Generally, from the perspective of information spreading, the more important the two related nodes are, the more important the edge is. On the other hand, if there are many different cliques containing e(u, v), even e(u, v) is removed, the information also can spread from u to v (or v to u) easily through other edges in these cliques. Based on above 2 points and combined betweenness centrality of edges, a new index BCCMOD (Betweenness Centrality and Clique Model)

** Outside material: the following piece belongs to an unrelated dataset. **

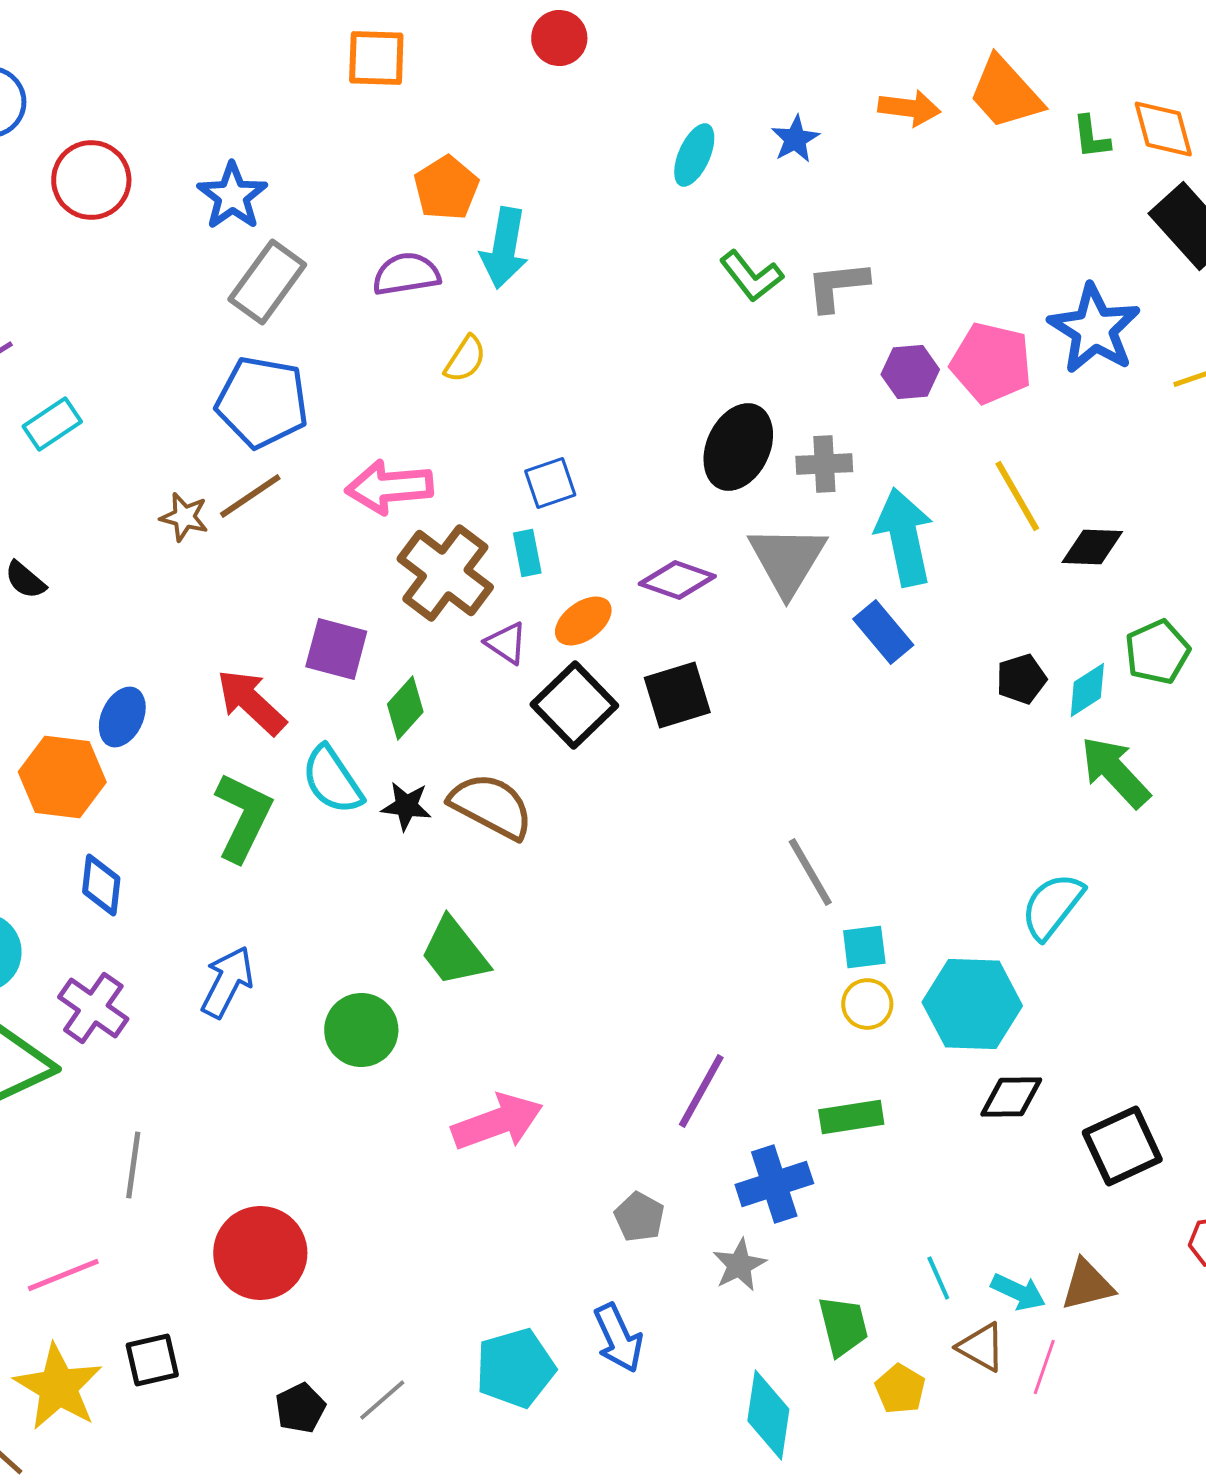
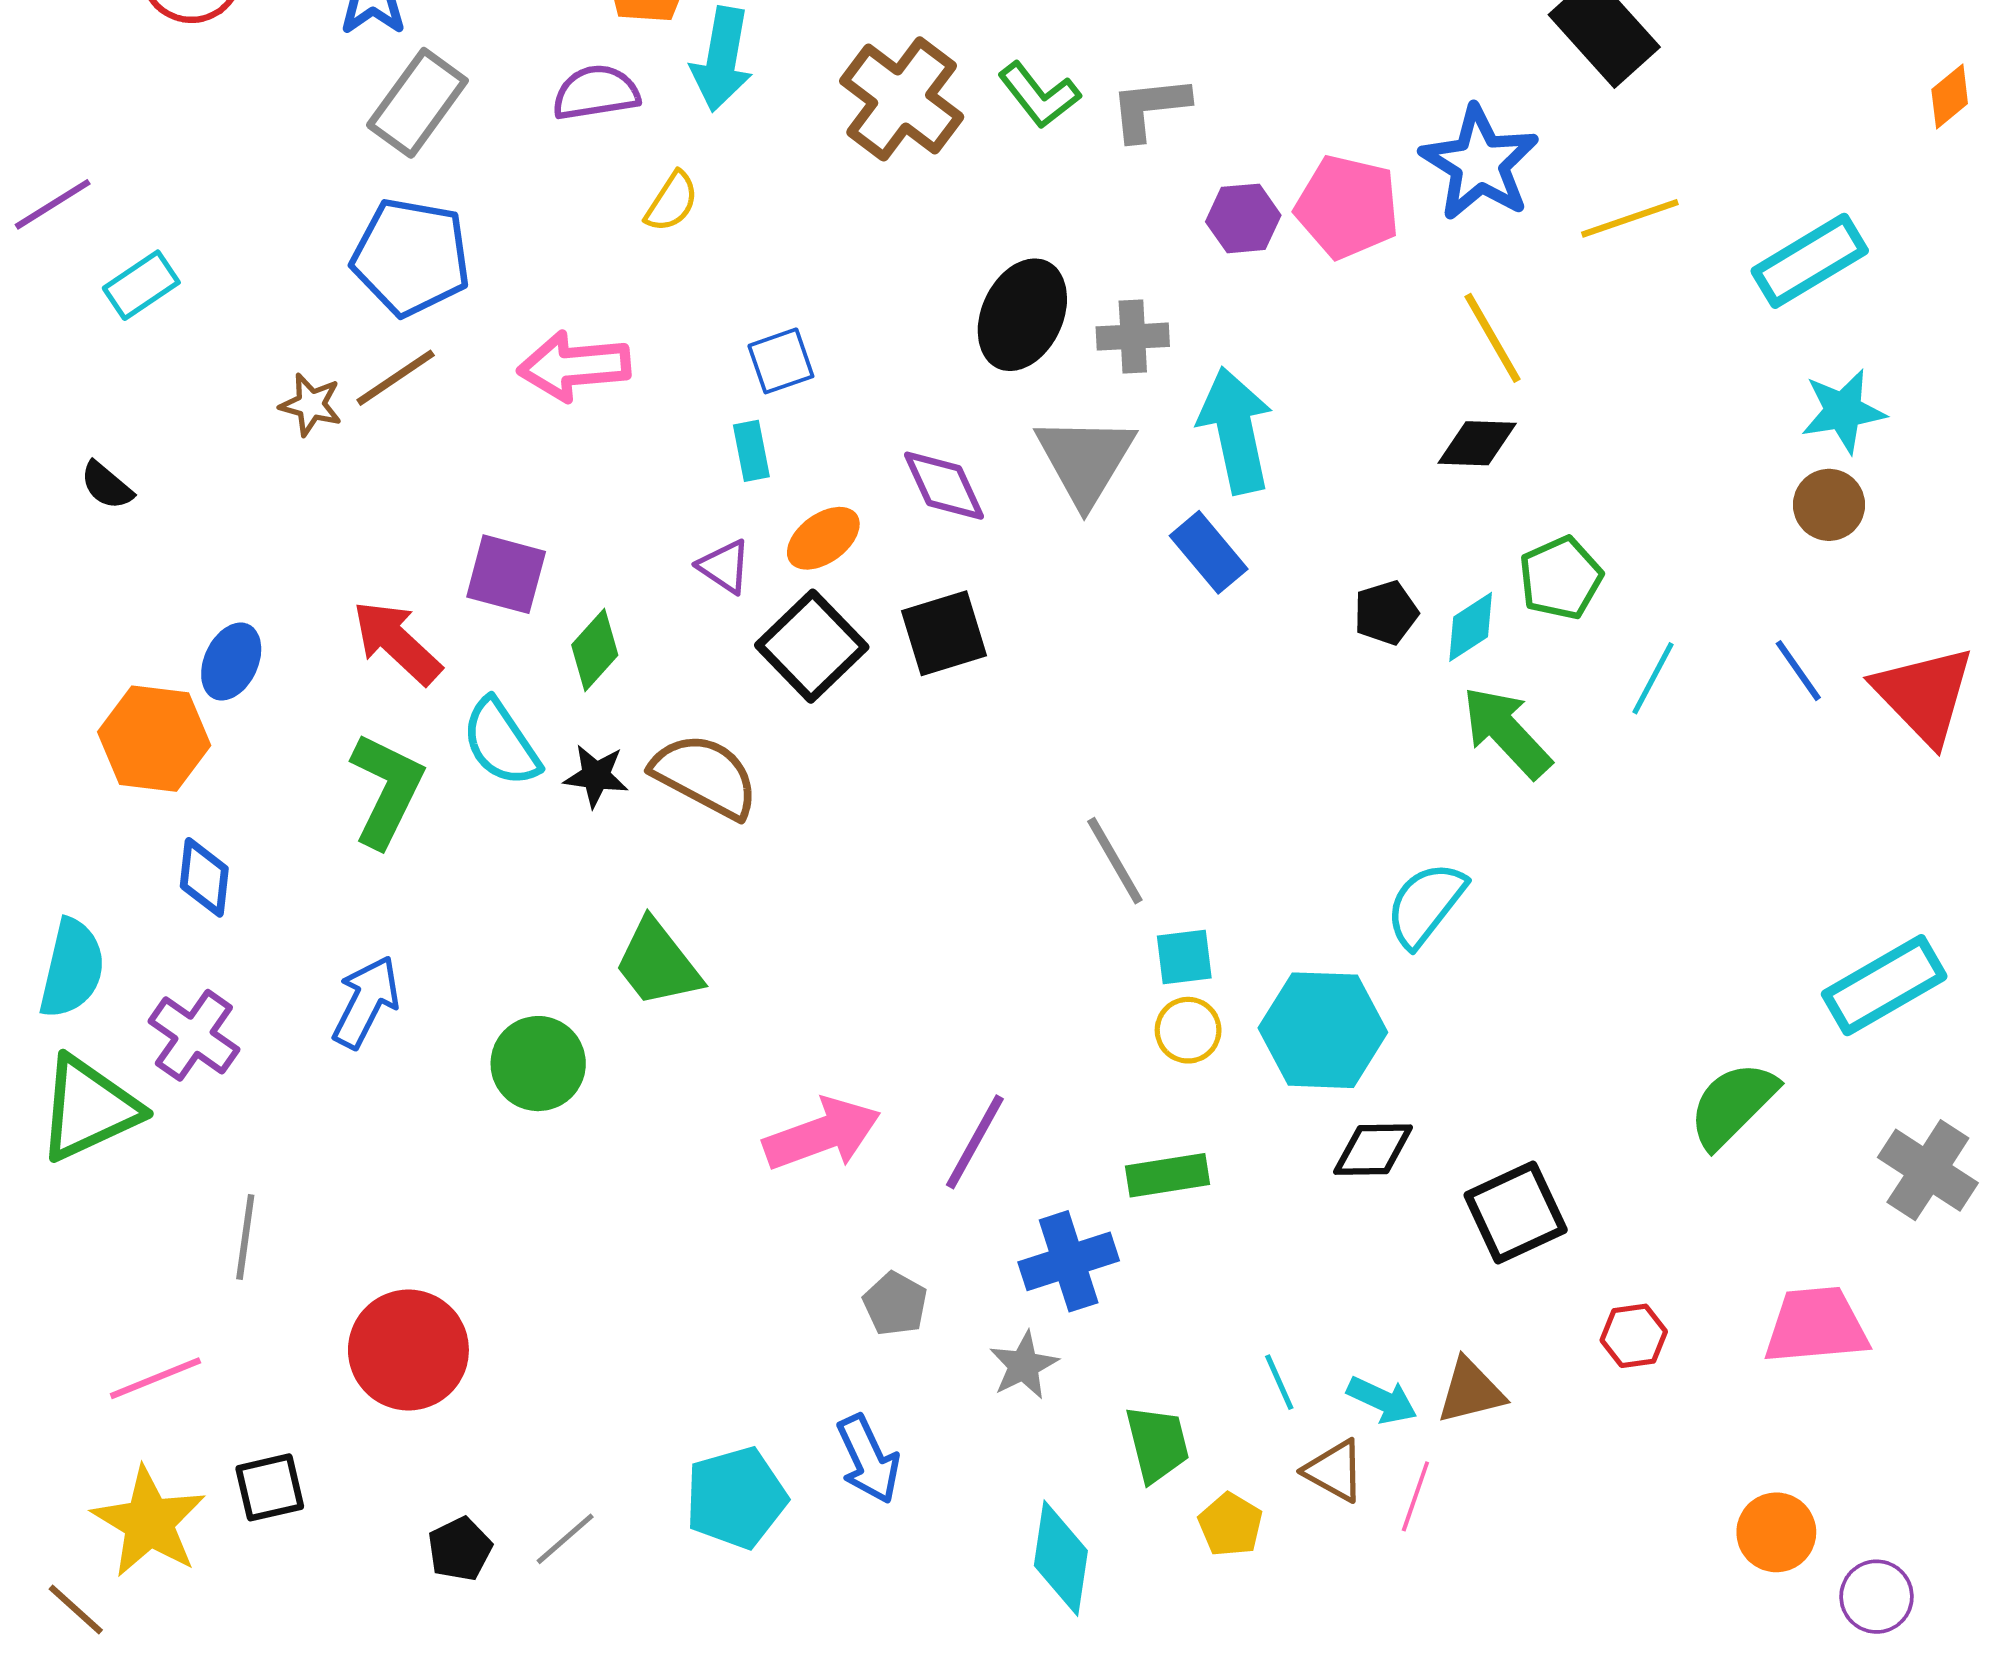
yellow line: (1017, 496) -> (1492, 338), moved
brown cross: (445, 573) -> (902, 99), moved
purple diamond: (677, 580) -> (944, 486), turned 46
pink arrow: (497, 1122) -> (822, 1134), moved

$$BC{C}_{MOD}(u,v)=\frac{{k}_{u}{k}_{v}\cdot BC(u,v)}{\sum _{i=3}^{n}C{(u,v)}_{i}},$$
(6)

can be defined to measure the importance of an edge e(u, v). Where BC(u, v) is the betweenness centrality of edge e(u, v), ku and kv are the degrees of node u and node v respectively, C(u, v)i is the number of cliques containing edge e(u, v) (in this report, clique means full connected subgraph, not the maximum full connected subgraph) whose size being i. For example C(u, v)4 = 3 means there are three cliques containing edge e(u, v) whose size being 4. In this method, the larger the score is, the more important the edge is. For example, as shown in Fig. 5(a,c), the degrees of nodes 1 and 2 are 7 and 8 respectively. In Fig. 5(a) (max size of cliques is 4), C(1, 2)3 is 5 and C(1, 2)4 is 2. When we remove edge e(1, 2), there are also many paths from node 1 to node 2, the effect of spreading is little. However, in Fig. 5(c) (max size of cliques is 3) with C(1, 2)3 being 1, when we remove edge e(1, 2), the effect of spreading is large since there is only one path (1, 3, 2) from node 1 to node 2. Table 4 shows the effect probability pe of nodes 2, 3, and 9 with the original infected source being node 1 on SIR spreading model with full contact process. Taking node 2 as an example, in Fig. 5(a,b), its effect probability is 0.3733 and 0.2240 respectively under μ = 0.2. However, in Fig. 5(c,d), the effect probability of node 2 is 0.2392 and 0.0380 respectively under μ = 0.2.

Figure 5
figure 5

Four toy networks.

Table 4 The ratio of infected cases among 10000 simulations of nodes 2, 3, and 9 with the original infected source being node 1 before and after edge e(1, 2) being removed in the toy network shown in Fig. 5 under different infected probability μ.

The Jaccard coefficient of an edge e(u, v) is defined as

$${J}_{e(u,v)}=\frac{|{{\rm{\Gamma }}}_{u}\cap {{\rm{\Gamma }}}_{v}|}{|{{\rm{\Gamma }}}_{u}\cup {{\rm{\Gamma }}}_{v}|},$$
(7)

where u and v are two related nodes of the edge e(u, v) and Γu is the set of u’s neighbors.The Bridgeness index of an edge e(u, v) is defined as

$${B}_{e(u,v)}=\frac{\sqrt{{S}_{u}{S}_{v}}}{{S}_{e(u,v)}},$$
(8)

where Su, Sv and Se(u, v) is the size of max clique which contains node u, v and edge e(u, v), respectively.

The Reachability index of edge e(u, v) is defined as

$${R}_{e(u,v)}=\frac{1}{|V|}\sum _{s\in V}|R(s;{G}_{e(u,v)})|,$$
(9)

where |V| is the number of nodes, Ge is the subnetwork by removing an edge e(u, v) from original network and \(|R(s;{G}_{e(u,v)})|\) is the number of reachable nodes from a node s over Ge.